Image: Eternal Victory, 2017, Severna Park, Md
Judges 7:7–8 (NKJV) 7 Then the Lord said to Gideon, “By the three hundred men who lapped I will save you, and deliver the Midianites into your hand. Let all the other people go, every man to his place.” 8 So the people took provisions and their trumpets in their hands. And he sent away all the rest of Israel, every man to his tent, and retained those three hundred men. Now the camp of Midian was below him in the valley.
Judges 8:12 (NKJV) 12 When Zebah and Zalmunna fled, he pursued them; and he took the two kings of Midian, Zebah and Zalmunna, and routed the whole army.
1 Corinthians 15:54–57 (NKJV) 54 So when this corruptible has put on incorruption, and this mortal has put on immortality, then shall be brought to pass the saying that is written: “Death is swallowed up in victory.” 55“O Death, where is your sting? O Hades, where is your victory?” 56 The sting of death is sin, and the strength of sin is the law. 57 But thanks be to God, who gives us the victory through our Lord Jesus Christ.
The old hymn "Victory in Jesus" is very special to me. It was sung at the first service of our church plant and became our theme song. Every first Sunday in March is our anniversary service and though the church has changed in some ways since 1991 yet still that hymn is sung gladly and with true thanksgiving at the close of the service.
Certainly the Scriptures are concerned with "victory!" From beginning to end they speak of the spiritual warfare that constitutes the subject matter of all human history. Historians seldom write their books and papers organized around this principle. Virtually all of them, to some degree or another, are concerned with the "progress of history", looking at the developing nations and events as sequentially and humanistically advancing from lesser to greater. Most histories are entirely man-centered, pragmatic and technologically centered. What is lost in these is the true reality that has governed the history of man ever since Adam sinned in Eden.
There is a battle raging around us. God declared this in Genesis 3 when he clearly stated that "enmity would exist" between the sons of the serpent and the offspring of the woman. "Enmity" is unrelenting antagonism, ceaseless resentment and murderous motivations. History is the outward manifestation of this on-going battle.
Can anyone deny the ruthless and bloody nature of secular human history? Has there been any "just" governments that did not, to a greater or lesser extent, use power abusively, if not at first then in time? Has not both prosperity and rank poverty both served to bring out the worst in human nature for the majority of those experiencing either one?
No, history is the continuing outworking of the shifting theaters of a constant war and this war is a central tenet of the Scriptural story.
We have to understand this in order to appreciate Gideon in context. The history of Israel in Judges is explicitly the story of the ebb and flow of warfare.
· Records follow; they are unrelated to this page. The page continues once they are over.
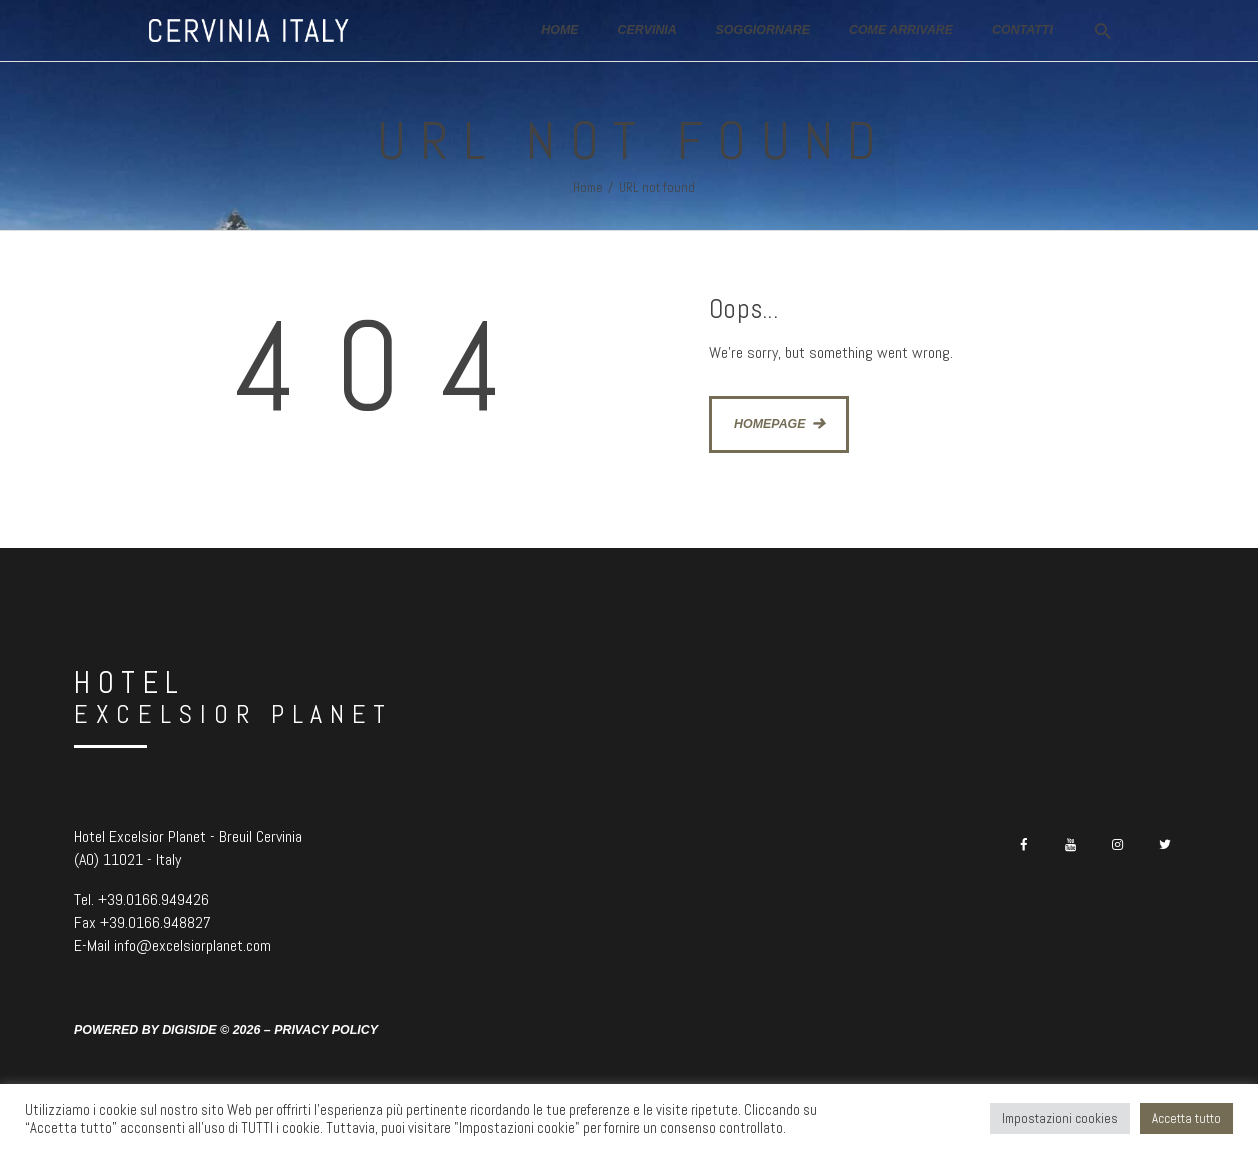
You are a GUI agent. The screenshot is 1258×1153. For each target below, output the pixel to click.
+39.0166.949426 (153, 899)
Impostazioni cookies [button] (1060, 1118)
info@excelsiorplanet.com (192, 945)
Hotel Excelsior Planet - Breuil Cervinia (188, 836)
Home (588, 187)
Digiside (189, 1030)
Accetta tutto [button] (1186, 1118)
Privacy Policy (326, 1030)
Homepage (770, 424)
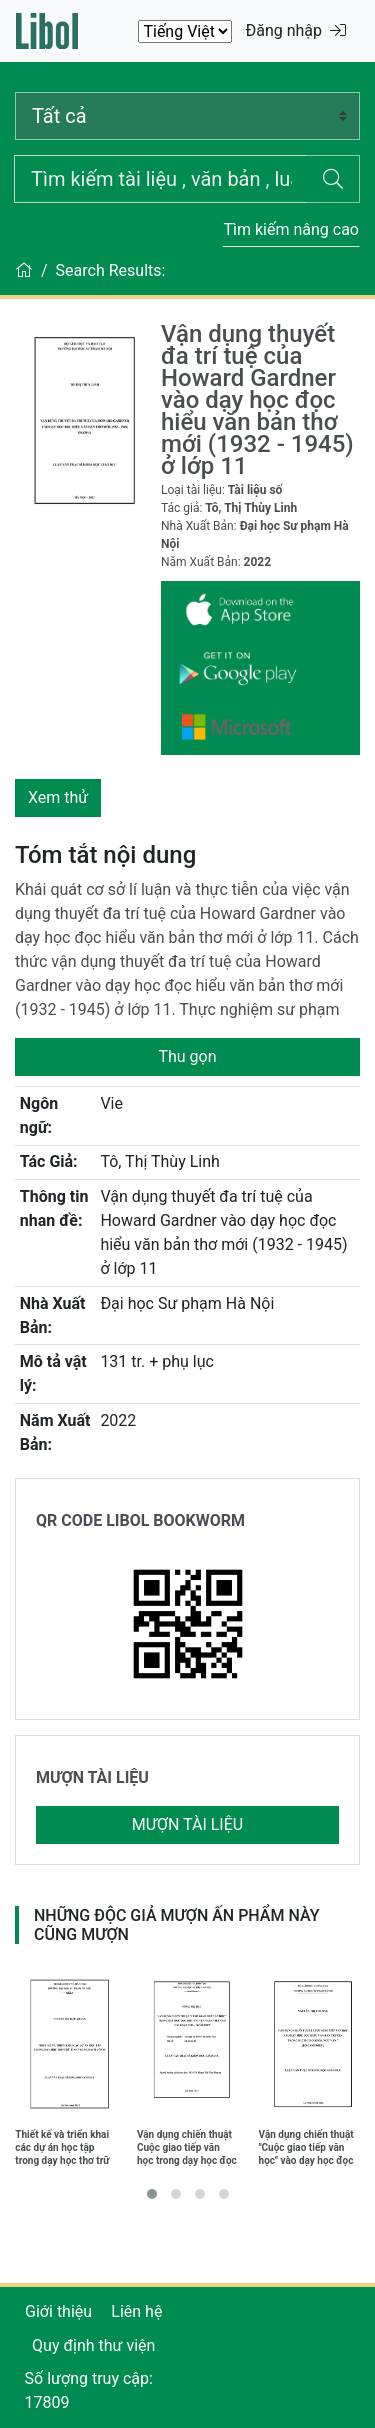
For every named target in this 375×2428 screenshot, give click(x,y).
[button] (152, 2194)
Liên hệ (136, 2311)
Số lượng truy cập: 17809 (89, 2390)
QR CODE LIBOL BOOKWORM (140, 1520)
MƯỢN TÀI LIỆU (92, 1777)
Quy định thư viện (93, 2345)
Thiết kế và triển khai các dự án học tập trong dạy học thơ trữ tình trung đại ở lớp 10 (64, 2147)
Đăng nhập (295, 30)
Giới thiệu (58, 2311)
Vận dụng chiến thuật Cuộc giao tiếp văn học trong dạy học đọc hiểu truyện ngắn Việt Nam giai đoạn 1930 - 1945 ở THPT (187, 2147)
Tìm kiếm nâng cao (291, 229)
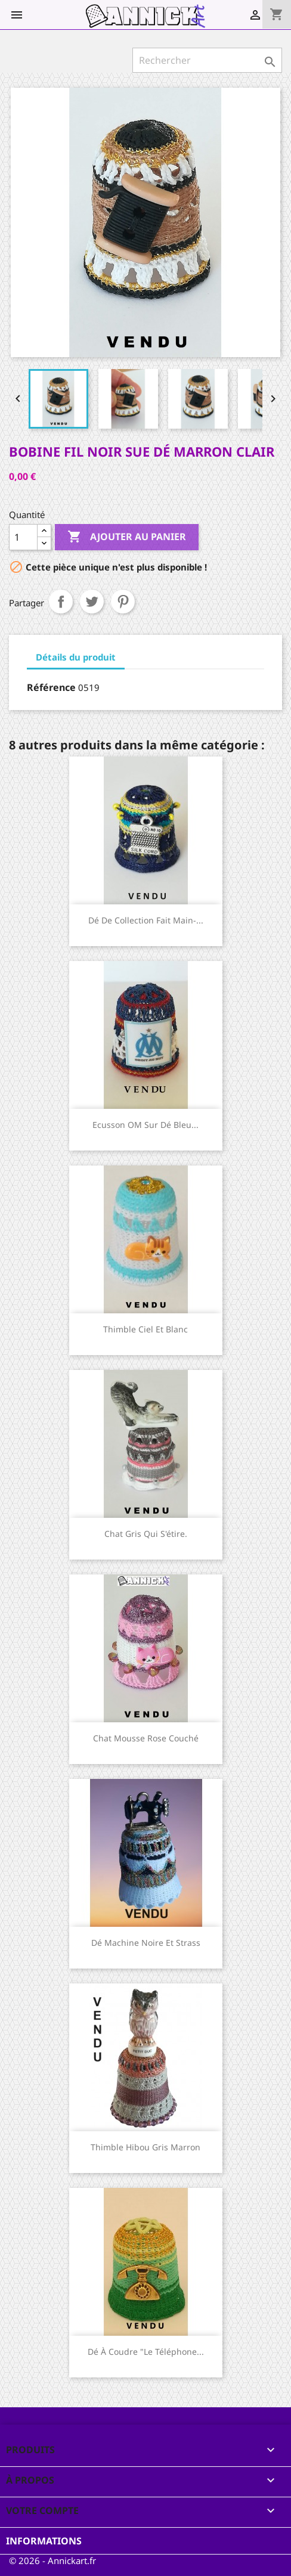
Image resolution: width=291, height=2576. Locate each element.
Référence (51, 687)
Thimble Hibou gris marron (145, 2147)
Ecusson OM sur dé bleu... (145, 1124)
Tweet (92, 601)
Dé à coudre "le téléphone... (146, 2351)
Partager (61, 601)
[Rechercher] (207, 60)
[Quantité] (23, 537)
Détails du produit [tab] (76, 657)
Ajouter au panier (126, 537)
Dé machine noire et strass (145, 1942)
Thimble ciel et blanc (145, 1329)
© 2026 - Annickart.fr (52, 2560)
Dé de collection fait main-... (145, 920)
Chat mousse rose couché (146, 1738)
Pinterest (123, 601)
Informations (44, 2540)
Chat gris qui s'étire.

Behind each "side" in this war stands the spiritual forces that constitute their 'strength.' The victories that Gideon wins are vindication of the God of Israel as being the One, Ultimate Power in the universe. The proclamation of Judges is that this Ultimate Power will have Ultimate Victory though it shall involve many battles and prolonged warfare.
When the Lord Christ came into the world He preached victory. He preached that God was in the world reconciling men to Himself and that when He was raised up He would gather men from all the nations to Himself. He said that any man that came to Him, came because God hauled him to Jesus and that "on the last day" He, Christ, would raise that man up.... in victory.
This is the victory that Paul celebrated in the passage above. There is a sense that the victory has already been won in that the resurrection of Christ established Him as preeminent in all things. Thus He has won! His victory, like Gideon's, was the victory of all His Israel. He did it decisively, as did Gideon, through the way of human weakness. He defeated death by dying. The weakness of His body, like the mere 300 men of Gideon's army, proved conclusively that the battle is the Lord's.
The great covenant plan of God, His eternal counsel, expressed in His Covenant of Redemption was to do it just this way. To exalt Himself in the eyes of all creation by delivering His people from the battle by leading them through the battle. The way of victory is through deadly struggle.
This view of history is sadly lacking in our day and time. Our young people are infatuated with the "now" and they see this "now" often only in terms of how their prosperity has been handed to them. They need to see that prosperity, like all good gifts, are to be enjoyed but it also must be understood in terms of being a battle. If it is easier for a camel to go through the eye of a needle than a rich man to enter the kingdom of heaven then we must see prosperity as often being employed as a weapon against us.
Victory! That should be our goal and motivation. There will time enough for resting when the war is over.